• **Work task**:
A letter-for-letter copy of the listing is required, with no pictures in it.

(Raw data)

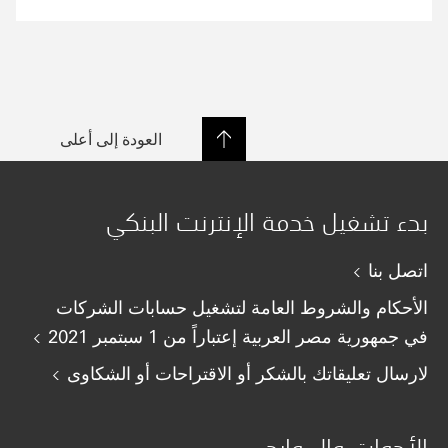
العودة إلى أعلى
بدء تشغيل خدمة الإنترنت البنكي
اتصل بنا
الأحكام والشروط العامة لتشغيل حسابات الشركات
في جمهورية مصر العربية إعتباراً من 1 سبتمبر 2021
لارسال تعليقاتك بالشكر أو الاقتراحات أو الشكاوى
الأدوات والموارد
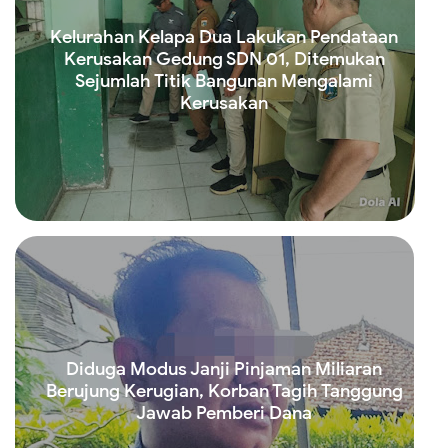
Kelurahan Kelapa Dua Lakukan Pendataan
Kerusakan Gedung SDN 01, Ditemukan
Sejumlah Titik Bangunan Mengalami
Kerusakan
Read more
Diduga Modus Janji Pinjaman Miliaran
Berujung Kerugian, Korban Tagih Tanggung
Jawab Pemberi Dana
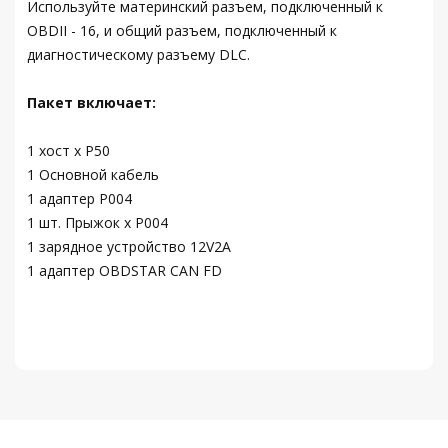
Используйте материнский разъем, подключенный к
OBDII - 16, и общий разъем, подключенный к
диагностическому разъему DLC.
Пакет включает:
1 хост x P50
1 Основной кабель
1 адаптер P004
1 шт. Прыжок x P004
1 зарядное устройство 12V2A
1 адаптер OBDSTAR CAN FD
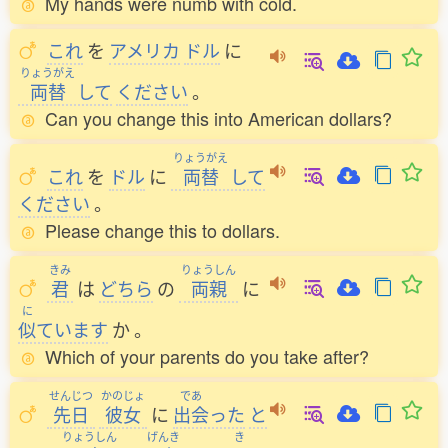
My hands were numb with cold.
これ
を
アメリカ
ドル
に
りょうがえ
両替
して
ください
。
Can you change this into American dollars?
りょうがえ
これ
を
ドル
に
両替
して
ください
。
Please change this to dollars.
きみ
りょうしん
君
は
どちら
の
両親
に
に
似
ています
か
。
Which of your parents do you take after?
せんじつ
かのじょ
であ
先日
彼女
に
出会
った
と
りょうしん
げんき
き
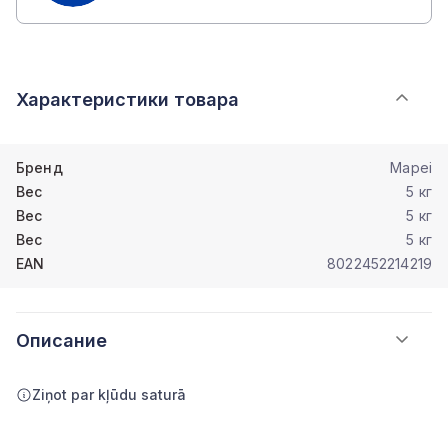
Характеристики товара
Бренд
Mapei
Вес
5 кг
Вес
5 кг
Вес
5 кг
EAN
8022452214219
Описание
Ziņot par kļūdu saturā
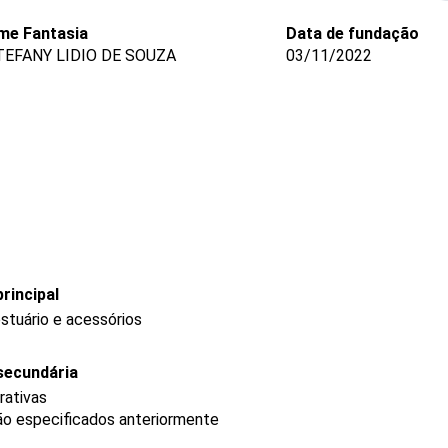
me Fantasia
Data de fundação
TEFANY LIDIO DE SOUZA
03/11/2022
rincipal
stuário e acessórios
secundária
rativas
ão especificados anteriormente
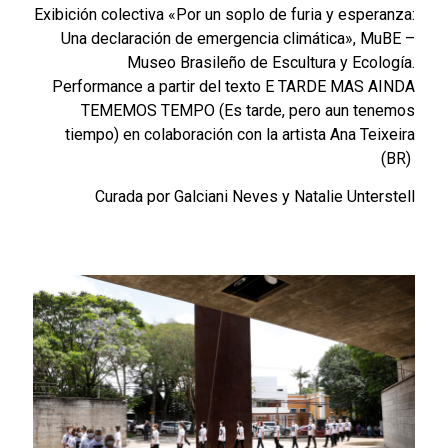
Exibición colectiva «Por un soplo de furia y esperanza:
Una declaración de emergencia climática», MuBE –
Museo Brasileño de Escultura y Ecología.
Performance a partir del texto E TARDE MAS AINDA
TEMEMOS TEMPO (Es tarde, pero aun tenemos
tiempo) en colaboración con la artista Ana Teixeira
(BR)
Curada por Galciani Neves y Natalie Unterstell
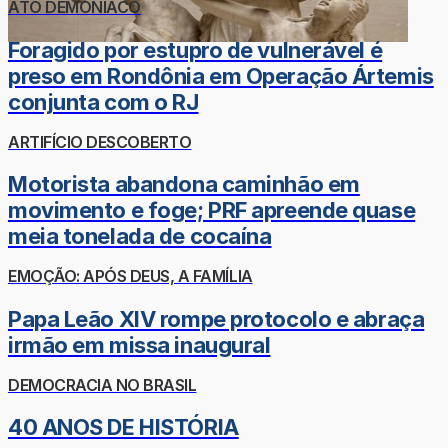
ATO DEMONÍACO
Foragido por estupro de vulnerável é
preso em Rondônia em Operação Ártemis
conjunta com o RJ
ARTIFÍCIO DESCOBERTO
Motorista abandona caminhão em
movimento e foge; PRF apreende quase
meia tonelada de cocaína
EMOÇÃO: APÓS DEUS, A FAMÍLIA
Papa Leão XIV rompe protocolo e abraça
irmão em missa inaugural
DEMOCRACIA NO BRASIL
40 ANOS DE HISTÓRIA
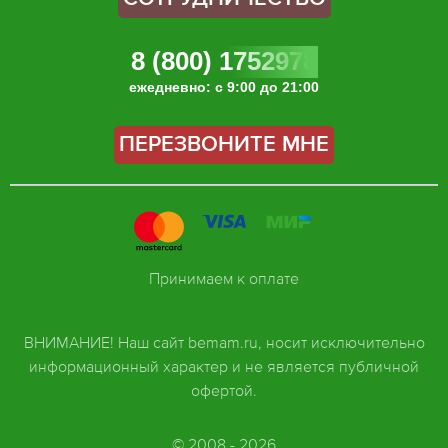
8 (800) 1752978
ежедневно: с 9:00 до 21:00
ПЕРЕЗВОНИТЕ МНЕ
Принимаем к оплате
ВНИМАНИЕ! Наш сайт bemam.ru, носит исключительно
информационный характер и не является публичной
офертой.
© 2008 - 2026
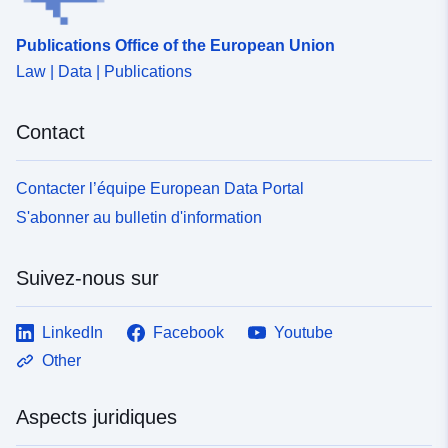
Publications Office of the European Union
Law | Data | Publications
Contact
Contacter l’équipe European Data Portal
S'abonner au bulletin d'information
Suivez-nous sur
LinkedIn
Facebook
Youtube
Other
Aspects juridiques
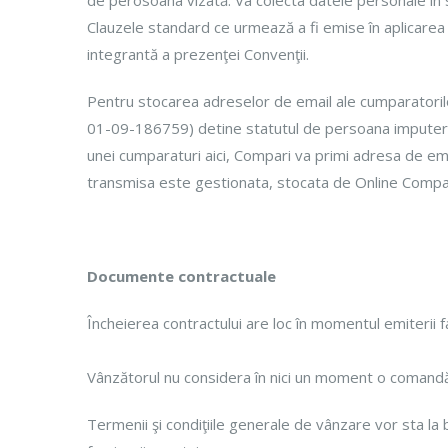
de perosoana vizată. Va colecta datele personale în s
Clauzele standard ce urmează a fi emise în aplicare
integrantă a prezenţei Convenţii.
Pentru stocarea adreselor de email ale cumparator
01-09-186759) detine statutul de persoana imputerni
unei cumparaturi aici, Compari va primi adresa de ema
transmisa este gestionata, stocata de Online Comparis
Documente contractuale
Încheierea contractului are loc în momentul emiterii f
Vânzătorul nu considera în nici un moment o comandă
Termenii şi condiţiile generale de vânzare vor sta la 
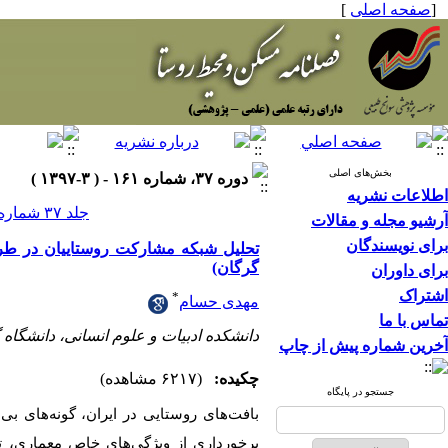
[
صفحه اصلی
]
بخش‌های اصلی
دوره ۳۷، شماره ۱۶۱ - ( ۳-۱۳۹۷ )
اطلاعات نشریه
جلد ۳۷ شماره ۱۶۱ صفحات ۷۶-۶۱
آرشیو مجله و مقالات
برای نویسندگان
تحلیل شبکه مشارکت روستاییان در طر
گرگان)
برای داوران
اشتراک
*
مهدی حسام
تماس با ما
دانشکده ادبیات و علوم انسانی، دانشگاه گ
آخرین شماره پیش از چاپ
چکیده:
(۶۲۱۷ مشاهده)
جستجو در پایگاه
بافت‌های روستایی در ایران، گونه‌های بی‌
برخورداری از ویژگی‌های خاص معماری، تا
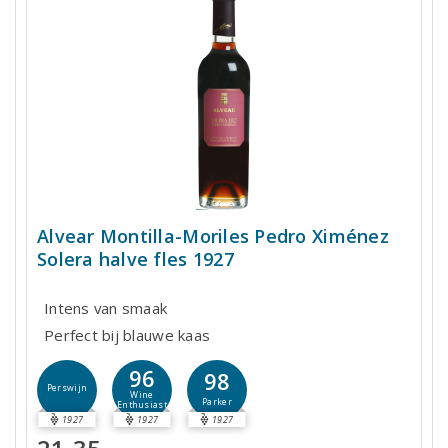
Alvear Montilla-Moriles Pedro Ximénez
Solera halve fles 1927
Intens van smaak
Perfect bij blauwe kaas
96
98
Perswijn
Wine
Parker
Enthusiast
1927
1927
1927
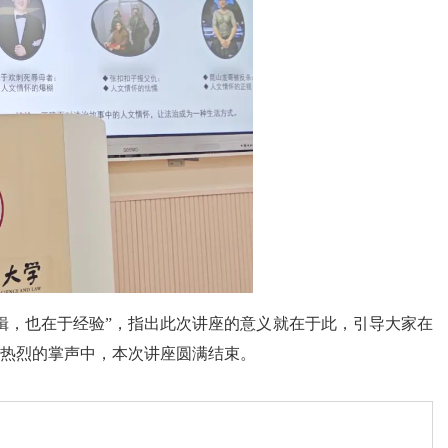
辑，也在于经验”，指出此次讲座的意义就在于此，引导大家在
热烈的掌声中，本次讲座圆满结束。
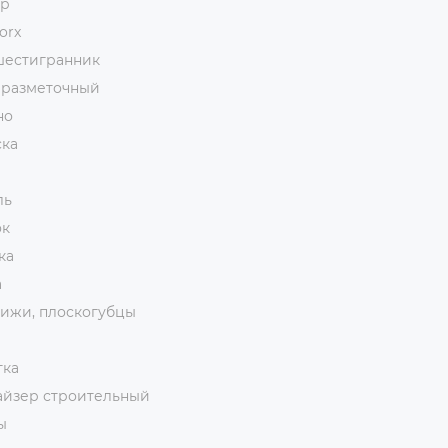
ор
orx
шестигранник
 разметочный
но
ска
ль
ок
ка
а
ижи, плоскогубцы
тка
айзер строительный
ы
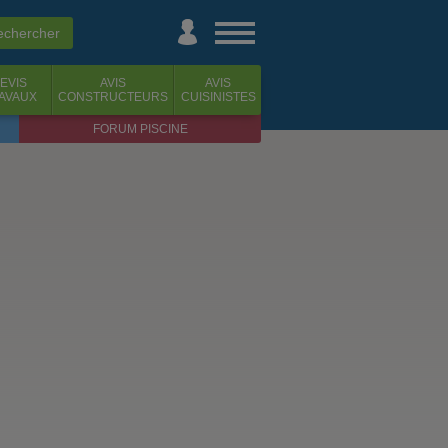
EVIS
AVIS
AVIS
AVAUX
CONSTRUCTEURS
CUISINISTES
FORUM PISCINE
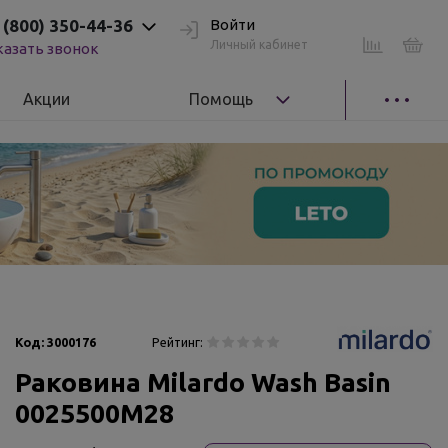
 (800) 350-44-36
Войти
Личный кабинет
казать звонок
Акции
Помощь
Код:
3000176
Рейтинг:
Раковина Milardo Wash Basin
0025500M28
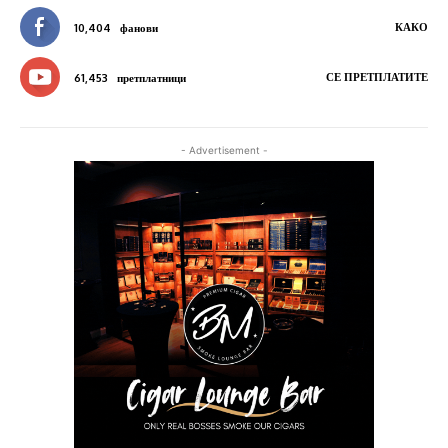
КАКО
10,404
фанови
СЕ ПРЕТПЛАТИТЕ
61,453
претплатници
- Advertisement -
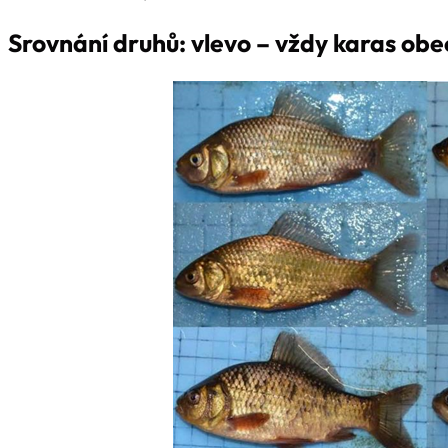
Srovnání druhů: vlevo – vždy karas obec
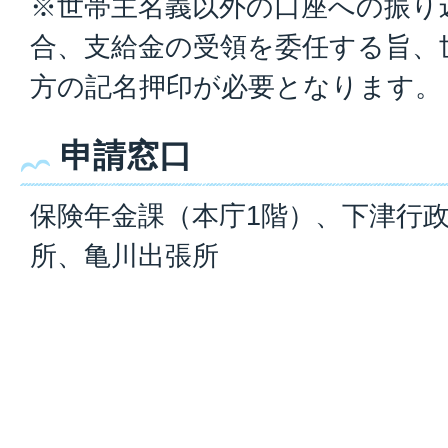
※世帯主名義以外の口座への振り
合、支給金の受領を委任する旨、
方の記名押印が必要となります。
申請窓口
保険年金課（本庁1階）、下津行
所、亀川出張所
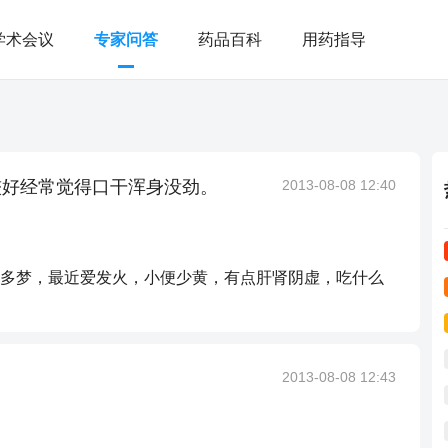
学术会议
专家问答
药品百科
用药指导
较好经常觉得口干浑身没劲。
2013-08-08 12:40
多梦，最近爱发火，小便少黄，有点肝肾阴虚，吃什么
2013-08-08 12:43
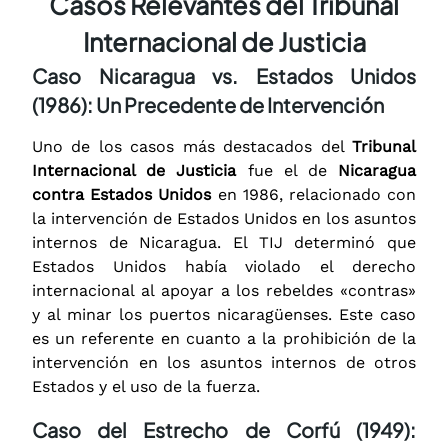
Casos Relevantes del Tribunal
Internacional de Justicia
Caso Nicaragua vs. Estados Unidos
(1986): Un Precedente de Intervención
Uno de los casos más destacados del
Tribunal
Internacional de Justicia
fue el de
Nicaragua
contra Estados Unidos
en 1986, relacionado con
la intervención de Estados Unidos en los asuntos
internos de Nicaragua. El TIJ determinó que
Estados Unidos había violado el derecho
internacional al apoyar a los rebeldes «contras»
y al minar los puertos nicaragüenses. Este caso
es un referente en cuanto a la prohibición de la
intervención en los asuntos internos de otros
Estados y el uso de la fuerza.
Caso del Estrecho de Corfú (1949):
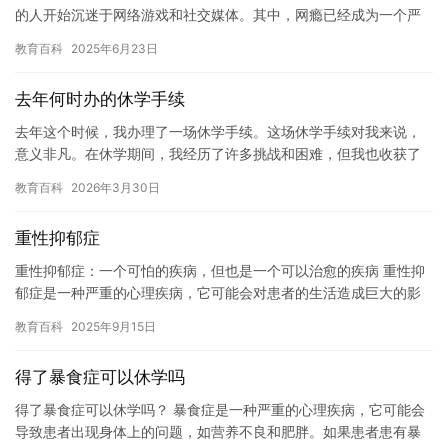
的人开始沉迷于网络游戏和社交媒体。其中，网瘾已经成为一个严
重的社会问题，对孩子们的身心健康造成了极大的影响。为了帮助
教育百科
2025年6月23日
孩…
去年何时办的休学手续
去年这个时候，我办理了一场休学手续。这场休学手续对我来说，
意义非凡。在休学期间，我经历了许多挑战和困难，但我也收获了
许多成长和收获。 在去年这个时候，我刚刚度过了一个充实而有意
教育百科
2026年3月30日
义的…
重性抑郁症
重性抑郁症：一个可怕的疾病，但也是一个可以治愈的疾病 重性抑
郁症是一种严重的心理疾病，它可能会对患者的生活造成巨大的影
响。这种疾病通常由多种因素引起，包括遗传，生理和心理因素。
教育百科
2025年9月15日
重性…
得了暴食症可以休学吗
得了暴食症可以休学吗？ 暴食症是一种严重的心理疾病，它可能会
导致患者出现身体上的问题，如营养不良和肥胖。如果患者患有暴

(End Raw data)

• **Output**:
العودة إلى أعلى
بدء تشغيل خدمة الإنترنت البنكي
اتصل بنا
الأحكام والشروط العامة لتشغيل حسابات الشركات
في جمهورية مصر العربية إعتباراً من 1 سبتمبر 2021
لارسال تعليقاتك بالشكر أو الاقتراحات أو الشكاوى
الأدوات والموارد
Kelurahan Kelapa Dua Lakukan Pendataan
Kerusakan Gedung SDN 01, Ditemukan
Sejumlah Titik Bangunan Mengalami
Kerusakan
Read more
Diduga Modus Janji Pinjaman Miliaran
Berujung Kerugian, Korban Tagih Tanggung
Jawab Pemberi Dana
Используйте материнский разъем, подключенный к
OBDII - 16, и общий разъем, подключенный к
диагностическому разъему DLC.
Пакет включает:
1 хост x P50
1 Основной кабель
1 адаптер P004
1 шт. Прыжок x P004
1 зарядное устройство 12V2A
1 адаптер OBDSTAR CAN FD
My hands were numb with cold.
これ
を
アメリカ
ドル
に
りょうがえ
両替
して
ください
。
Can you change this into American dollars?
りょうがえ
これ
を
ドル
に
両替
して
ください
。
Please change this to dollars.
きみ
りょうしん
君
は
どちら
の
両親
に
に
似
ています
か
。
Which of your parents do you take after?
せんじつ
かのじょ
であ
先日
彼女
に
出会
った
と
りょうしん
げんき
き
Характеристики товара
Бренд
Mapei
Вес
5 кг
Вес
5 кг
Вес
5 кг
EAN
8022452214219
Описание
Ziņot par kļūdu saturā
me Fantasia
Data de fundação
TEFANY LIDIO DE SOUZA
03/11/2022
rincipal
stuário e acessórios
secundária
rativas
ão especificados anteriormente
Exibición colectiva «Por un soplo de furia y esperanza:
Una declaración de emergencia climática», MuBE –
Museo Brasileño de Escultura y Ecología.
Performance a partir del texto E TARDE MAS AINDA
TEMEMOS TEMPO (Es tarde, pero aun tenemos
tiempo) en colaboración con la artista Ana Teixeira
(BR)
Curada por Galciani Neves y Natalie Unterstell
ATO DEMONÍACO
Foragido por estupro de vulnerável é
preso em Rondônia em Operação Ártemis
conjunta com o RJ
ARTIFÍCIO DESCOBERTO
Motorista abandona caminhão em
movimento e foge; PRF apreende quase
meia tonelada de cocaína
EMOÇÃO: APÓS DEUS, A FAMÍLIA
Papa Leão XIV rompe protocolo e abraça
irmão em missa inaugural
DEMOCRACIA NO BRASIL
40 ANOS DE HISTÓRIA
8 (800) 1752978
ежедневно: с 9:00 до 21:00
ПЕРЕЗВОНИТЕ МНЕ
Принимаем к оплате
ВНИМАНИЕ! Наш сайт bemam.ru, носит исключительно
информационный характер и не является публичной
офертой.
© 2008 - 2026
Publications Office of the European Union
Law | Data | Publications
Contact
Contacter l’équipe European Data Portal
S'abonner au bulletin d'information
Suivez-nous sur
LinkedIn
Facebook
Youtube
Other
Aspects juridiques
de perosoana vizată. Va colecta datele personale în s
Clauzele standard ce urmează a fi emise în aplicare
integrantă a prezenţei Convenţii.
Pentru stocarea adreselor de email ale cumparator
01-09-186759) detine statutul de persoana imputerni
unei cumparaturi aici, Compari va primi adresa de ema
transmisa este gestionata, stocata de Online Comparis
Documente contractuale
Încheierea contractului are loc în momentul emiterii f
Vânzătorul nu considera în nici un moment o comandă
Termenii şi condiţiile generale de vânzare vor sta la 
[
صفحه اصلی
]
بخش‌های اصلی
دوره ۳۷، شماره ۱۶۱ - ( ۳-۱۳۹۷ )
اطلاعات نشریه
جلد ۳۷ شماره ۱۶۱ صفحات ۷۶-۶۱
آرشیو مجله و مقالات
برای نویسندگان
تحلیل شبکه مشارکت روستاییان در طر
گرگان)
برای داوران
اشتراک
*
مهدی حسام
تماس با ما
دانشکده ادبیات و علوم انسانی، دانشگاه گ
آخرین شماره پیش از چاپ
چکیده:
(۶۲۱۷ مشاهده)
جستجو در پایگاه
بافت‌های روستایی در ایران، گونه‌های بی‌
برخورداری از ویژگی‌های خاص معماری، تا
Alvear Montilla-Moriles Pedro Ximénez
Solera halve fles 1927
Intens van smaak
Perfect bij blauwe kaas
96
98
Perswijn
Wine
Parker
Enthusiast
1927
1927
1927
辑，也在于经验”，指出此次讲座的意义就在于此，引导大家在
热烈的掌声中，本次讲座圆满结束。
ор
orx
шестигранник
 разметочный
но
ска
ль
ок
ка
а
ижи, плоскогубцы
тка
айзер строительный
ы
EVIS
AVIS
AVIS
AVAUX
CONSTRUCTEURS
CUISINISTES
FORUM PISCINE
 (800) 350-44-36
Войти
Личный кабинет
казать звонок
Акции
Помощь
Код:
3000176
Рейтинг:
Раковина Milardo Wash Basin
0025500M28
КАКО
10,404
фанови
СЕ ПРЕТПЛАТИТЕ
61,453
претплатници
- Advertisement -
Srovnání druhů: vlevo – vždy karas obec
※世帯主名義以外の口座への振り
合、支給金の受領を委任する旨、
方の記名押印が必要となります。
申請窓口
保険年金課（本庁1階）、下津行
所、亀川出張所
学术会议
专家问答
药品百科
用药指导
较好经常觉得口干浑身没劲。
2013-08-08 12:40
多梦，最近爱发火，小便少黄，有点肝肾阴虚，吃什么
2013-08-08 12:43
Casos Relevantes del Tribunal
Internacional de Justicia
Caso Nicaragua vs. Estados Unidos
(1986): Un Precedente de Intervención
Uno de los casos más destacados del
Tribunal
Internacional de Justicia
fue el de
Nicaragua
contra Estados Unidos
en 1986, relacionado con
la intervención de Estados Unidos en los asuntos
internos de Nicaragua. El TIJ determinó que
Estados Unidos había violado el derecho
internacional al apoyar a los rebeldes «contras»
y al minar los puertos nicaragüenses. Este caso
es un referente en cuanto a la prohibición de la
intervención en los asuntos internos de otros
Estados y el uso de la fuerza.
Caso del Estrecho de Corfú (1949):
的人开始沉迷于网络游戏和社交媒体。其中，网瘾已经成为一个严
重的社会问题，对孩子们的身心健康造成了极大的影响。为了帮助
教育百科
2025年6月23日
孩…
去年何时办的休学手续
去年这个时候，我办理了一场休学手续。这场休学手续对我来说，
意义非凡。在休学期间，我经历了许多挑战和困难，但我也收获了
许多成长和收获。 在去年这个时候，我刚刚度过了一个充实而有意
教育百科
2026年3月30日
义的…
重性抑郁症
重性抑郁症：一个可怕的疾病，但也是一个可以治愈的疾病 重性抑
郁症是一种严重的心理疾病，它可能会对患者的生活造成巨大的影
响。这种疾病通常由多种因素引起，包括遗传，生理和心理因素。
教育百科
2025年9月15日
重性…
得了暴食症可以休学吗
得了暴食症可以休学吗？ 暴食症是一种严重的心理疾病，它可能会
导致患者出现身体上的问题，如营养不良和肥胖。如果患者患有暴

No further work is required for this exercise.